112  

Теперь, одетая в платье из тяжелой, расшитой золотом белой парчи, которое донна Лавиния принесла на вытянутых руках с такой торжественностью, словно дело шло о святой раке, с золотой диадемой в волосах и варварски роскошным ожерельем из громадных жемчужин на низко декольтированной шее, Марианна пыталась сосредоточенным созерцанием ночного парка бороться с нервозностью и тревогой, растущими по мере того, как шло время.

Она мысленно увидела себя еще так недавно стоящей в другом месте, любующейся другим парком в ожидании другой свадьбы. Это было в Селтоне, перед церемонией. Это было… Боже мой… трудно поверить… около девяти месяцев назад, а кажется, что прошли годы! Тогда, позже, возле окна брачного покоя, едва-едва прикрытая тонким батистом, под которым ее юное тело трепетало от смешанного с боязнью ожидания, она смотрела, как на старый любимый парк опускалась ночь. Как она была счастлива в тот вечер!.. Все казалось таким прекрасным, таким простым. Она любила Франсиса всей силой молодости, она надеялась быть любимой и со страстной горячностью ждала волнующий миг, когда в его объятиях она познает любовь…

Любовь… Это с другим она познала ее, и еще сейчас каждая жилка ее тела содрогалась от опьянения и признательности при воспоминании о жгучих ночах Бютара и Трианона, но эта любовь родила женщину, чье изображение возвращали сейчас эти нелепые зеркала: словно византийская статуя, с блеском величия в слишком больших глазах на застывшем лице… Светлейшая княгиня Сант'Анна! Светлейшая… Очень спокойная… безмерно спокойная, тогда как сердце ее замирало от тоски и тревоги! Какая насмешка!..

В этот вечер речь пойдет не о любви, а о сделке, расчетливой, реалистичной, безжалостной. Союз двух терпящих бедствие, сказал Готье де Шазей. Сегодня вечером никто не постучит в дверь этой комнаты, ничье желание не заявит свои права на ее тело, в котором растет новая жизнь, еще смутная, но уже всемогущая… не будет Язона с требованием уплаты безрассудного, но волнующего долга.

Чтобы побороть охватившее ее головокружение, Марианна оперлась о бронзовую задвижку окна и изо всех сил отогнала образ моряка, внезапно обнаружив, что если бы он пришел, она, наверное, испытала бы подлинную радость, тайную нежность. Никогда еще она не чувствовала себя такой несчастной, как в этом уборе, которому позавидовала бы императрица.

Двустворчатая дверь широко распахнулась, прогнав поглотившее ее болезненное состояние, так же как и канделябры в руках шести лакеев заставили отступить мрак в комнате, где Марианна запретила зажигать какой-либо свет. Посреди сверкающих огней, в парадном одеянии римского прелата, подметая пурпурным муаром мантии поблескивающие плитки пола, показался, словно с ореолом святого, кардинал, и перед сиянием этого выхода Марианна заморгала, как попавшая на свет ночная птица. Кардинал задумчиво взглянул на молодую женщину, но воздержался от разговора.

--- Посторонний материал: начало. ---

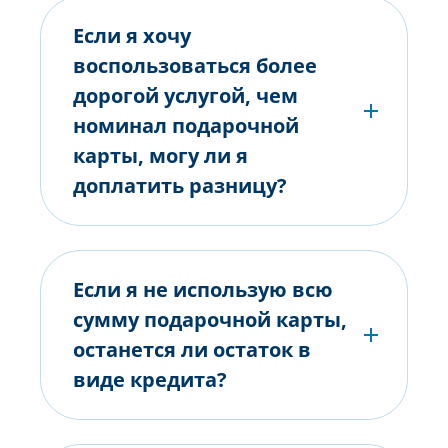
Если я хочу
воспользоваться более
дорогой услугой, чем
номинал подарочной
карты, могу ли я
доплатить разницу?
Если я не использую всю
сумму подарочной карты,
останется ли остаток в
виде кредита?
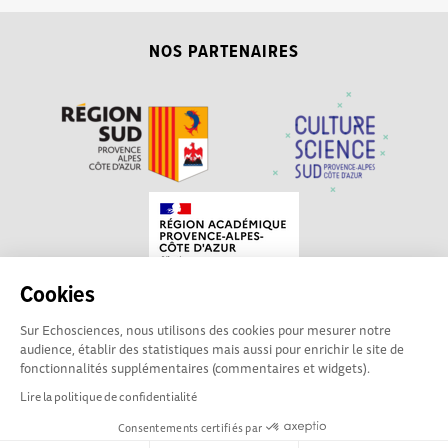
NOS PARTENAIRES
Cookies
Sur Echosciences, nous utilisons des cookies pour mesurer notre
Echosciences Sud
Conditions Générales d'utilisation
audience, établir des statistiques mais aussi pour enrichir le site de
Provence-Alpes-Côte
fonctionnalités supplémentaires (commentaires et widgets).
d'Azur est à l'initiative de la Région Sud et de la Délégation
Lire la politique de confidentialité
régionale académique pour la Recherche et l'Innovation
Consentements certifiés par
Provence-Alpes-Côte d'Azur. La plateforme est mise en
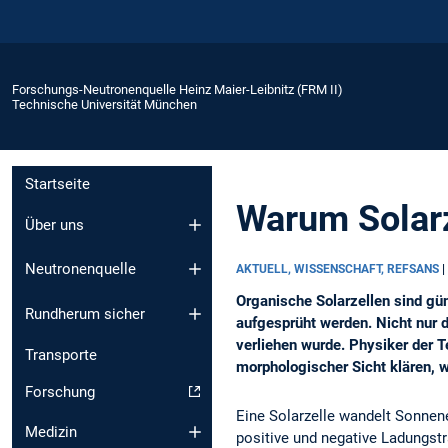
Forschungs-Neutronenquelle Heinz Maier-Leibnitz (FRM II)
Technische Universität München
Startseite
Warum Solarze
Über uns
Neutronenquelle
AKTUELL, WISSENSCHAFT, REFSANS
|
Organische Solarzellen sind gün
Rundherum sicher
aufgesprüht werden. Nicht nur d
verliehen wurde. Physiker der 
Transporte
morphologischer Sicht klären, w
Forschung
Eine Solarzelle wandelt Sonnene
Medizin
positive und negative Ladungst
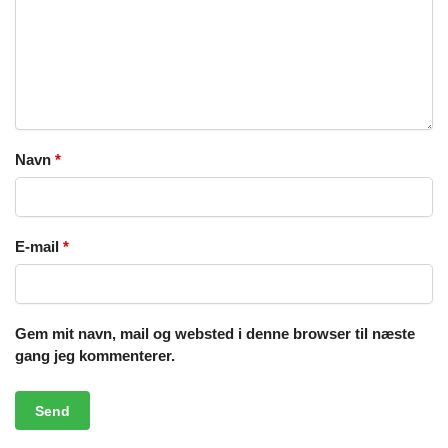
Navn
*
E-mail
*
Gem mit navn, mail og websted i denne browser til næste
gang jeg kommenterer.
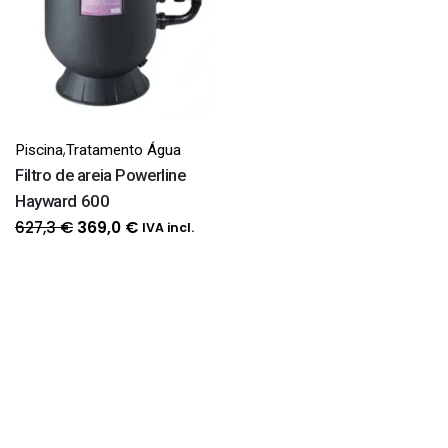
,
Piscina
Tratamento Água
Filtro de areia Powerline
Hayward 600
O
O
627,3
€
369,0
€
IVA incl.
preço
preço
original
atual
era:
é:
627,3 €.
369,0 €.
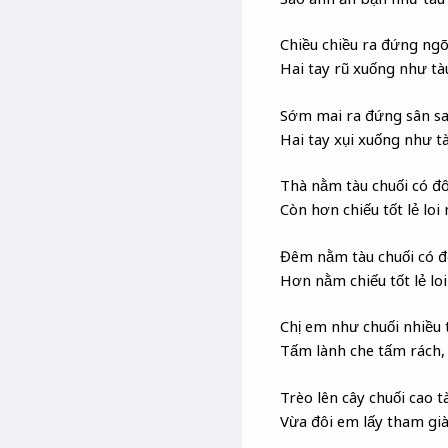
Chiều chiều ra đứng ngõ
Hai tay rũ xuống như tàu
Sớm mai ra đứng sân s
Hai tay xụi xuống như tà
Thà nằm tàu chuối có đô
Còn hơn chiếu tốt lẻ lo
Đêm nằm tàu chuối có đ
Hơn nằm chiếu tốt lẻ lo
Chị em như chuối nhiều 
Tấm lành che tấm rách,
Trèo lên cây chuối cao t
Vừa đôi em lấy tham già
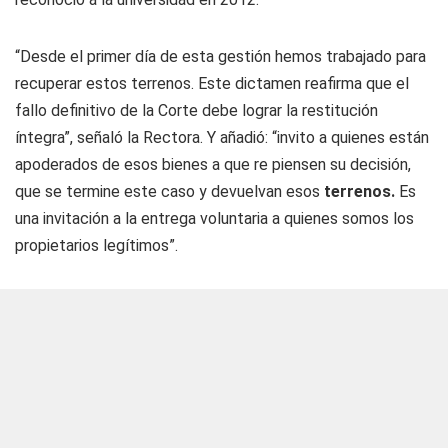
“Desde el primer día de esta gestión hemos trabajado para
recuperar estos terrenos. Este dictamen reafirma que el
fallo definitivo de la Corte debe lograr la restitución
íntegra”, señaló la Rectora. Y añadió: “invito a quienes están
apoderados de esos bienes a que re piensen su decisión,
que se termine este caso y devuelvan esos
terrenos.
Es
una invitación a la entrega voluntaria a quienes somos los
propietarios legítimos”.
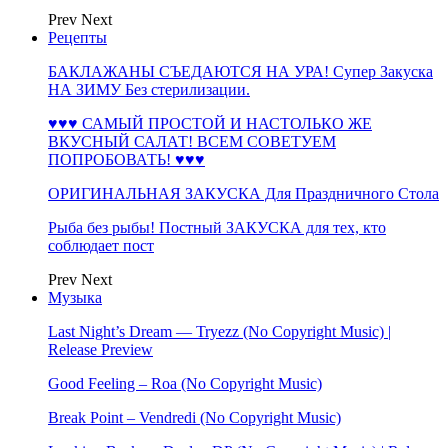
Prev
Next
Рецепты
БАКЛАЖАНЫ СЪЕДАЮТСЯ НА УРА! Супер Закуска
НА ЗИМУ Без стерилизации.
♥♥♥ САМЫЙ ПРОСТОЙ И НАСТОЛЬКО ЖЕ
ВКУСНЫЙ САЛАТ! ВСЕМ СОВЕТУЕМ
ПОПРОБОВАТЬ! ♥♥♥
ОРИГИНАЛЬНАЯ ЗАКУСКА Для Праздничного Стола
Рыба без рыбы! Постный ЗАКУСКА для тех, кто
соблюдает пост
Prev
Next
Музыка
Last Night’s Dream — Tryezz (No Copyright Music) |
Release Preview
Good Feeling – Roa (No Copyright Music)
Break Point – Vendredi (No Copyright Music)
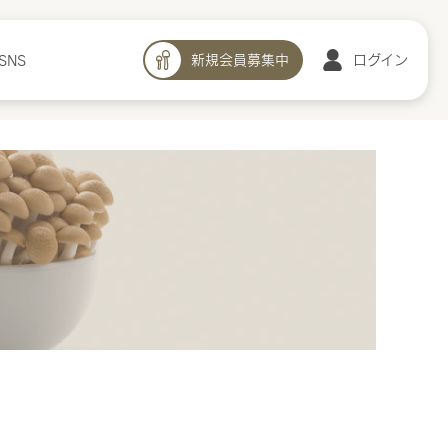
新規会員募集中
ログイン
SNS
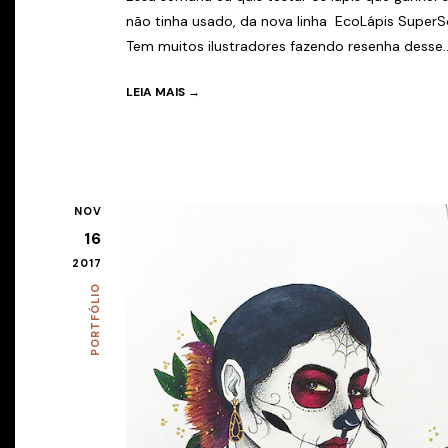
não tinha usado, da nova linha EcoLápis SuperSo
Tem muitos ilustradores fazendo resenha desse..
LEIA MAIS →
NOV
16
2017
PORTFÓLIO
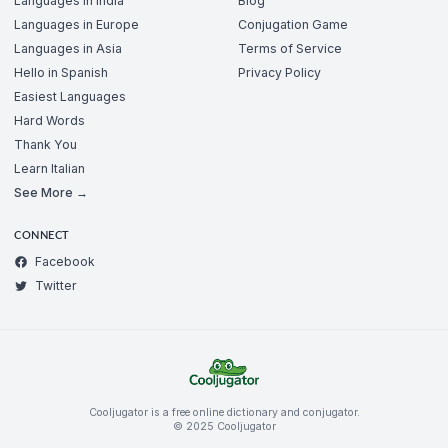
Languages in India
Blog
Languages in Europe
Conjugation Game
Languages in Asia
Terms of Service
Hello in Spanish
Privacy Policy
Easiest Languages
Hard Words
Thank You
Learn Italian
See More →
CONNECT
Facebook
Twitter
Cooljugator is a free online dictionary and conjugator.
© 2025 Cooljugator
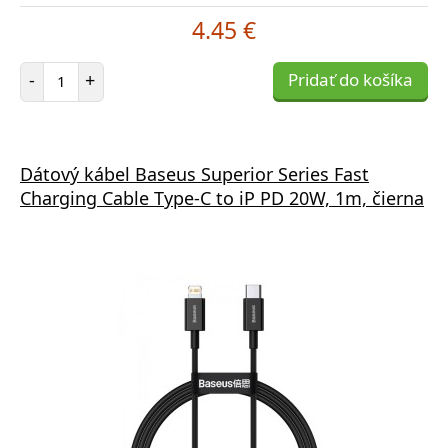
4.45 €
Počet položiek
-
+
Pridať do košíka
Dátový kábel Baseus Superior Series Fast
Charging Cable Type-C to iP PD 20W, 1m, čierna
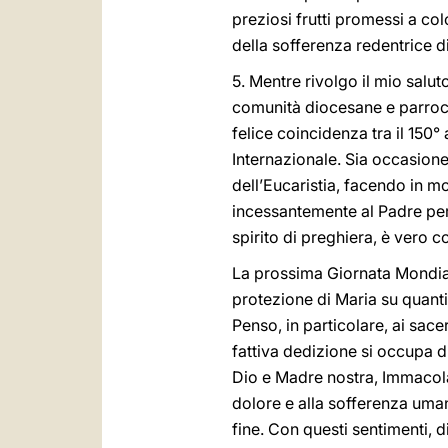
preziosi frutti promessi a co
della sofferenza redentrice di
5. Mentre rivolgo il mio salut
comunità diocesane e parrocc
felice coincidenza tra il 150
Internazionale. Sia occasione
dell’Eucaristia, facendo in mo
incessantemente al Padre per l
spirito di preghiera, è vero c
La prossima Giornata Mondial
protezione di Maria su quanti 
Penso, in particolare, ai sace
fattiva dedizione si occupa di
Dio e Madre nostra, Immacolat
dolore e alla sofferenza uman
fine. Con questi sentimenti, 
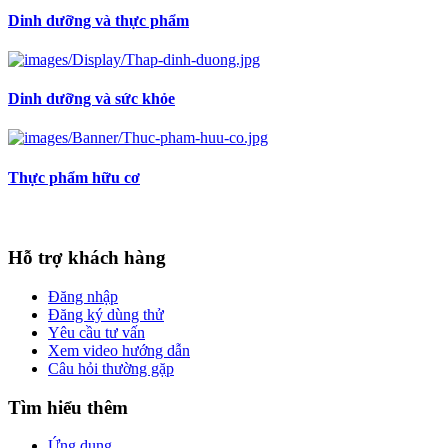
Dinh dưỡng và thực phẩm
Dinh dưỡng và sức khỏe
Thực phẩm hữu cơ
Hỗ trợ khách hàng
Đăng nhập
Đăng ký dùng thử
Yêu cầu tư vấn
Xem video hướng dẫn
Câu hỏi thường gặp
Tìm hiểu thêm
Ứng dụng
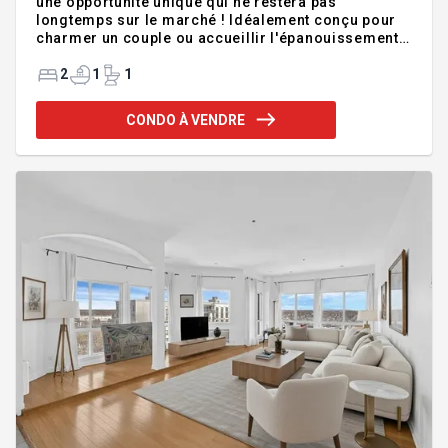
une opportunité unique qui ne restera pas
longtemps sur le marché ! Idéalement conçu pour
charmer un couple ou accueillir l'épanouissement
d'une petite famille. Les espaces, baignées d'une
généreuse lumière naturelle, créent une
2
1
1
atmosphère chaleureuse, vibrante et profondément
invitante. Cet immeuble bénéficie d'un emplacement
CONDO À VENDRE
stratégique, il vous place à proximité immédiate
des écoles, des parcs verdoyants, des commerces
branchés et des transports en commun. Tout est
accessible en un clin d'oeil pour vous offrir une
qualité de vie urbaine et se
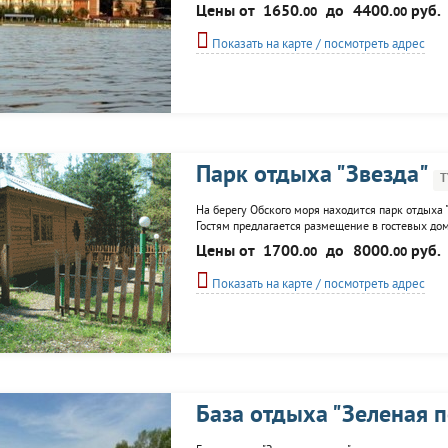
бювет. К услугам гостей: детский городок, спорт
Цены от
1650.
до
4400.
руб.
00
00
салон, караоке, библиотека...
Показать на карте / посмотреть адрес
Парк отдыха "Звезда"
Т
На берегу Обского моря находится парк отдыха 
Гостям предлагается размещение в гостевых доми
отдыхающих: банкетные залы, беседки, мангалы,
Цены от
1700.
до
8000.
руб.
00
00
открытая...
Показать на карте / посмотреть адрес
База отдыха "Зеленая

— Пойдем, — сказал он тихо, — время…

Была ли эта сухость вызвана требованием протокола или кроваво-красным одеянием? У Марианны внезапно появилось ощущение, что она — осужденная, за которой пришел палач, чтобы вести ее на эшафот… Тем не менее она подошла к нему и положила украшенные драгоценностями пальцы на предложенную ей руку в красной перчатке. Оба шлейфа: кардинальской мантии и королевского платья, заскользили рядом по полированному мрамору.

Проходя по салонам, Марианна с удивлением отметила, что все комнаты были иллюминованы, как на праздник, однако их благородная пустота не вызывала ни малейшей радости. Впервые за много лет она вернулась в увлекательный мир детства, к очаровательным французским сказкам, которые она так любила. Сегодня вечером она ощущала себя одновременно и Золушкой, и Спящей Красавицей, проснувшейся среди роскоши забытого прошлого, но ее история не предполагала никакого очаровательного Принца. Ее принц был призраком.

Медленное торжественное шествие прошло по всему дворцу. Наконец они остановились в небольшом, обтянутом узорчатой тканью салоне, единственную меблировку которого, кроме нескольких кресел и табуретов, представляло большое зеркало времен регентства на позолоченной подставке, с горящими жирандолями по сторонам.

Не говоря ни слова, кардинал усадил Марианну в одно из кресел, но сам остался стоять рядом в выжидательной позе. Он смотрел в зеркало, прямо перед которым сидела молодая женщина, и не отпускал ее руку, словно успокаивал ее. Марианна чувствовала себя стесненной более, чем когда-либо, и уже открыла рот, чтобы задать вопрос, когда он заговорил.